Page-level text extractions
[Start of Attachment]

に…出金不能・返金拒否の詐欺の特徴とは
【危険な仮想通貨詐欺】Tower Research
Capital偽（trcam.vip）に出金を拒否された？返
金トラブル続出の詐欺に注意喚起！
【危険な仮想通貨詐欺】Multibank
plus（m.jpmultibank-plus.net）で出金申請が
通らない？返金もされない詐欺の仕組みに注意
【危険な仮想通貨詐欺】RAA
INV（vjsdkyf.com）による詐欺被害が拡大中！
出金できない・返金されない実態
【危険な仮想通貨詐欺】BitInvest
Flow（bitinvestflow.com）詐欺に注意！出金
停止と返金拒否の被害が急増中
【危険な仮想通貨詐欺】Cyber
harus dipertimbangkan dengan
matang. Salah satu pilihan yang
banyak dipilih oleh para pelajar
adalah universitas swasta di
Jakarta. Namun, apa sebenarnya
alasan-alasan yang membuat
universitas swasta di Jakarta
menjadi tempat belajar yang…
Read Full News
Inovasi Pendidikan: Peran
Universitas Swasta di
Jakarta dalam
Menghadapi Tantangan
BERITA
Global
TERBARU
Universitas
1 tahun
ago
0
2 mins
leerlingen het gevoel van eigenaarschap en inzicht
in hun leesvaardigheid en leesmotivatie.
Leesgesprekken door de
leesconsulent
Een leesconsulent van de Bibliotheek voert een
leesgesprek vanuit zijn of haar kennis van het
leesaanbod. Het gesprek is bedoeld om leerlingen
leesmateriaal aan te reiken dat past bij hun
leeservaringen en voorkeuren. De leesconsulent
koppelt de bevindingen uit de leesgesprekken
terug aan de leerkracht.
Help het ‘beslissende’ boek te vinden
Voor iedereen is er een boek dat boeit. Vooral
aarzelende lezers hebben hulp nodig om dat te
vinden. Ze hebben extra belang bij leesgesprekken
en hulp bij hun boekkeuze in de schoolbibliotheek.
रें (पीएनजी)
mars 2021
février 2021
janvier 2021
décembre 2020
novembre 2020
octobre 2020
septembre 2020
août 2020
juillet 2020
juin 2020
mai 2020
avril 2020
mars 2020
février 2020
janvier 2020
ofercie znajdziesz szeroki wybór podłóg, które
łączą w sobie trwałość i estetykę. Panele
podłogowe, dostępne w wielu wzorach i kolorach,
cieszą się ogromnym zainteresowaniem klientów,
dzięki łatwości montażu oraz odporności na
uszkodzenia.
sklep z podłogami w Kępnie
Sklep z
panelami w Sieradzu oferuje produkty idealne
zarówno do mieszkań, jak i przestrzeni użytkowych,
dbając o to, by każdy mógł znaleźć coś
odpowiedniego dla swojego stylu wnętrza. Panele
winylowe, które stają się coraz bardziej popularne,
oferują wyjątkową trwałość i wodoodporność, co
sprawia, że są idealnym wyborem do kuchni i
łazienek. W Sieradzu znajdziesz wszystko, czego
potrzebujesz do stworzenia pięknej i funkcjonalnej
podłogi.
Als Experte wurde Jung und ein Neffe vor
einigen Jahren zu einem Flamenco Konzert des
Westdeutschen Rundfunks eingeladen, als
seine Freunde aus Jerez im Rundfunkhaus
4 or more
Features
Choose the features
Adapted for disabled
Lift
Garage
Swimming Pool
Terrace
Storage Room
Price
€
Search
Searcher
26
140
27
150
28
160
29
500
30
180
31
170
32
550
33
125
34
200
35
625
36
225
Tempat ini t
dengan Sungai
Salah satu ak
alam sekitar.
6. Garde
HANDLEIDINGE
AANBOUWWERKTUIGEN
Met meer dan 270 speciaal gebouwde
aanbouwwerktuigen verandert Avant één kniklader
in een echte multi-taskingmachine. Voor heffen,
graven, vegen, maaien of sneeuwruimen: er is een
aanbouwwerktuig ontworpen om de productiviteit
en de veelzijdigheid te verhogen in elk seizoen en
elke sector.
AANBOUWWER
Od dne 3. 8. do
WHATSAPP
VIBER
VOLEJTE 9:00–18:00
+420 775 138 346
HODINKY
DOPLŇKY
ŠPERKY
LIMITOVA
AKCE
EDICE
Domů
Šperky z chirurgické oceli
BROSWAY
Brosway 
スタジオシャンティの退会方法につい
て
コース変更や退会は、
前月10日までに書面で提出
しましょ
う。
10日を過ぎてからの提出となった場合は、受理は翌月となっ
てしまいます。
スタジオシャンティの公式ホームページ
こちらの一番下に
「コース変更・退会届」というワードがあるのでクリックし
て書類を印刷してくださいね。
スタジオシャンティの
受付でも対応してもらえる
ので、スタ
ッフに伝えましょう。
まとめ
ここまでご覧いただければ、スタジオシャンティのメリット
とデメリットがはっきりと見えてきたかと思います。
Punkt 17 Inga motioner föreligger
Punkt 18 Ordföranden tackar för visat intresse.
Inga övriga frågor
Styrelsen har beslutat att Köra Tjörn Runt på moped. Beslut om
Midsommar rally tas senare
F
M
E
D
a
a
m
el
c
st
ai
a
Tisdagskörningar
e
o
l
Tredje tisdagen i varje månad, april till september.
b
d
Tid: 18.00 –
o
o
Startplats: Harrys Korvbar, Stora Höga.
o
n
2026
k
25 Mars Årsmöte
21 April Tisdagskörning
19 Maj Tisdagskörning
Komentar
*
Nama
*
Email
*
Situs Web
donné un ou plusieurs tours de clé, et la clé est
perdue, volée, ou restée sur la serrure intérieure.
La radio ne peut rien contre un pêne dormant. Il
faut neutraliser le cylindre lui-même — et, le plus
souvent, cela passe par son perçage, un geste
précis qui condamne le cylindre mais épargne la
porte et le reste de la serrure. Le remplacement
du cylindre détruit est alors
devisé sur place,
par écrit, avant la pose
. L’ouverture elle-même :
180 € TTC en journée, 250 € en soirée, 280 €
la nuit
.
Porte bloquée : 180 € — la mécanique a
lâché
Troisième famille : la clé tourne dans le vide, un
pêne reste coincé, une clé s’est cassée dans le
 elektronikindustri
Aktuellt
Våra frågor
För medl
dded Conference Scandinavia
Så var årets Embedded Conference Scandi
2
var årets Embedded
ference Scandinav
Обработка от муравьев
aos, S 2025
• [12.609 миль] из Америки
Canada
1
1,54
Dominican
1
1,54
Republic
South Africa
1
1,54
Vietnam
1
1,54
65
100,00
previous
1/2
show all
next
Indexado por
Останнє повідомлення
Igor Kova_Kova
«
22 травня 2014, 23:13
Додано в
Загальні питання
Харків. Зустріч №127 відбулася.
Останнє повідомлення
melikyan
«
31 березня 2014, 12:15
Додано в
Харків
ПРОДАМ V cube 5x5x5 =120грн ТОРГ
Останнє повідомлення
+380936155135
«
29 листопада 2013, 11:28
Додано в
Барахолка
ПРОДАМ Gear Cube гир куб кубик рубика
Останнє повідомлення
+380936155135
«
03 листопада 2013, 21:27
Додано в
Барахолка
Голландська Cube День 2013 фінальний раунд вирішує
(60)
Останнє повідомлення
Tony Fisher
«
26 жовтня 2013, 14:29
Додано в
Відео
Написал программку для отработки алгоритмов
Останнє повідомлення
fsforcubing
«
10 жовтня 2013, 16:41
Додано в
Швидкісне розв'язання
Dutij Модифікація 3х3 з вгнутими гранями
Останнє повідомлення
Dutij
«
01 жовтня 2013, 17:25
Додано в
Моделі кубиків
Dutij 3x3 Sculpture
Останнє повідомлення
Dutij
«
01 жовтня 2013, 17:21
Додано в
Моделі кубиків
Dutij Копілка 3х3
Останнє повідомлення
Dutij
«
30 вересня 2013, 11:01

[End of Attachment]

**Exercise details:**
Once you have read the entries, repeat them all exactly.

**Solved problem:**
に…出金不能・返金拒否の詐欺の特徴とは
【危険な仮想通貨詐欺】Tower Research
Capital偽（trcam.vip）に出金を拒否された？返
金トラブル続出の詐欺に注意喚起！
【危険な仮想通貨詐欺】Multibank
plus（m.jpmultibank-plus.net）で出金申請が
通らない？返金もされない詐欺の仕組みに注意
【危険な仮想通貨詐欺】RAA
INV（vjsdkyf.com）による詐欺被害が拡大中！
出金できない・返金されない実態
【危険な仮想通貨詐欺】BitInvest
Flow（bitinvestflow.com）詐欺に注意！出金
停止と返金拒否の被害が急増中
【危険な仮想通貨詐欺】Cyber
harus dipertimbangkan dengan
matang. Salah satu pilihan yang
banyak dipilih oleh para pelajar
adalah universitas swasta di
Jakarta. Namun, apa sebenarnya
alasan-alasan yang membuat
universitas swasta di Jakarta
menjadi tempat belajar yang…
Read Full News
Inovasi Pendidikan: Peran
Universitas Swasta di
Jakarta dalam
Menghadapi Tantangan
BERITA
Global
TERBARU
Universitas
1 tahun
ago
0
2 mins
leerlingen het gevoel van eigenaarschap en inzicht
in hun leesvaardigheid en leesmotivatie.
Leesgesprekken door de
leesconsulent
Een leesconsulent van de Bibliotheek voert een
leesgesprek vanuit zijn of haar kennis van het
leesaanbod. Het gesprek is bedoeld om leerlingen
leesmateriaal aan te reiken dat past bij hun
leeservaringen en voorkeuren. De leesconsulent
koppelt de bevindingen uit de leesgesprekken
terug aan de leerkracht.
Help het ‘beslissende’ boek te vinden
Voor iedereen is er een boek dat boeit. Vooral
aarzelende lezers hebben hulp nodig om dat te
vinden. Ze hebben extra belang bij leesgesprekken
en hulp bij hun boekkeuze in de schoolbibliotheek.
रें (पीएनजी)
mars 2021
février 2021
janvier 2021
décembre 2020
novembre 2020
octobre 2020
septembre 2020
août 2020
juillet 2020
juin 2020
mai 2020
avril 2020
mars 2020
février 2020
janvier 2020
ofercie znajdziesz szeroki wybór podłóg, które
łączą w sobie trwałość i estetykę. Panele
podłogowe, dostępne w wielu wzorach i kolorach,
cieszą się ogromnym zainteresowaniem klientów,
dzięki łatwości montażu oraz odporności na
uszkodzenia.
sklep z podłogami w Kępnie
Sklep z
panelami w Sieradzu oferuje produkty idealne
zarówno do mieszkań, jak i przestrzeni użytkowych,
dbając o to, by każdy mógł znaleźć coś
odpowiedniego dla swojego stylu wnętrza. Panele
winylowe, które stają się coraz bardziej popularne,
oferują wyjątkową trwałość i wodoodporność, co
sprawia, że są idealnym wyborem do kuchni i
łazienek. W Sieradzu znajdziesz wszystko, czego
potrzebujesz do stworzenia pięknej i funkcjonalnej
podłogi.
Als Experte wurde Jung und ein Neffe vor
einigen Jahren zu einem Flamenco Konzert des
Westdeutschen Rundfunks eingeladen, als
seine Freunde aus Jerez im Rundfunkhaus
4 or more
Features
Choose the features
Adapted for disabled
Lift
Garage
Swimming Pool
Terrace
Storage Room
Price
€
Search
Searcher
26
140
27
150
28
160
29
500
30
180
31
170
32
550
33
125
34
200
35
625
36
225
Tempat ini t
dengan Sungai
Salah satu ak
alam sekitar.
6. Garde
HANDLEIDINGE
AANBOUWWERKTUIGEN
Met meer dan 270 speciaal gebouwde
aanbouwwerktuigen verandert Avant één kniklader
in een echte multi-taskingmachine. Voor heffen,
graven, vegen, maaien of sneeuwruimen: er is een
aanbouwwerktuig ontworpen om de productiviteit
en de veelzijdigheid te verhogen in elk seizoen en
elke sector.
AANBOUWWER
Od dne 3. 8. do
WHATSAPP
VIBER
VOLEJTE 9:00–18:00
+420 775 138 346
HODINKY
DOPLŇKY
ŠPERKY
LIMITOVA
AKCE
EDICE
Domů
Šperky z chirurgické oceli
BROSWAY
Brosway 
スタジオシャンティの退会方法につい
て
コース変更や退会は、
前月10日までに書面で提出
しましょ
う。
10日を過ぎてからの提出となった場合は、受理は翌月となっ
てしまいます。
スタジオシャンティの公式ホームページ
こちらの一番下に
「コース変更・退会届」というワードがあるのでクリックし
て書類を印刷してくださいね。
スタジオシャンティの
受付でも対応してもらえる
ので、スタ
ッフに伝えましょう。
まとめ
ここまでご覧いただければ、スタジオシャンティのメリット
とデメリットがはっきりと見えてきたかと思います。
Punkt 17 Inga motioner föreligger
Punkt 18 Ordföranden tackar för visat intresse.
Inga övriga frågor
Styrelsen har beslutat att Köra Tjörn Runt på moped. Beslut om
Midsommar rally tas senare
F
M
E
D
a
a
m
el
c
st
ai
a
Tisdagskörningar
e
o
l
Tredje tisdagen i varje månad, april till september.
b
d
Tid: 18.00 –
o
o
Startplats: Harrys Korvbar, Stora Höga.
o
n
2026
k
25 Mars Årsmöte
21 April Tisdagskörning
19 Maj Tisdagskörning
Komentar
*
Nama
*
Email
*
Situs Web
donné un ou plusieurs tours de clé, et la clé est
perdue, volée, ou restée sur la serrure intérieure.
La radio ne peut rien contre un pêne dormant. Il
faut neutraliser le cylindre lui-même — et, le plus
souvent, cela passe par son perçage, un geste
précis qui condamne le cylindre mais épargne la
porte et le reste de la serrure. Le remplacement
du cylindre détruit est alors
devisé sur place,
par écrit, avant la pose
. L’ouverture elle-même :
180 € TTC en journée, 250 € en soirée, 280 €
la nuit
.
Porte bloquée : 180 € — la mécanique a
lâché
Troisième famille : la clé tourne dans le vide, un
pêne reste coincé, une clé s’est cassée dans le
 elektronikindustri
Aktuellt
Våra frågor
För medl
dded Conference Scandinavia
Så var årets Embedded Conference Scandi
2
var årets Embedded
ference Scandinav
Обработка от муравьев
aos, S 2025
• [12.609 миль] из Америки
Canada
1
1,54
Dominican
1
1,54
Republic
South Africa
1
1,54
Vietnam
1
1,54
65
100,00
previous
1/2
show all
next
Indexado por
Останнє повідомлення
Igor Kova_Kova
«
22 травня 2014, 23:13
Додано в
Загальні питання
Харків. Зустріч №127 відбулася.
Останнє повідомлення
melikyan
«
31 березня 2014, 12:15
Додано в
Харків
ПРОДАМ V cube 5x5x5 =120грн ТОРГ
Останнє повідомлення
+380936155135
«
29 листопада 2013, 11:28
Додано в
Барахолка
ПРОДАМ Gear Cube гир куб кубик рубика
Останнє повідомлення
+380936155135
«
03 листопада 2013, 21:27
Додано в
Барахолка
Голландська Cube День 2013 фінальний раунд вирішує
(60)
Останнє повідомлення
Tony Fisher
«
26 жовтня 2013, 14:29
Додано в
Відео
Написал программку для отработки алгоритмов
Останнє повідомлення
fsforcubing
«
10 жовтня 2013, 16:41
Додано в
Швидкісне розв'язання
Dutij Модифікація 3х3 з вгнутими гранями
Останнє повідомлення
Dutij
«
01 жовтня 2013, 17:25
Додано в
Моделі кубиків
Dutij 3x3 Sculpture
Останнє повідомлення
Dutij
«
01 жовтня 2013, 17:21
Додано в
Моделі кубиків
Dutij Копілка 3х3
Останнє повідомлення
Dutij
«
30 вересня 2013, 11:01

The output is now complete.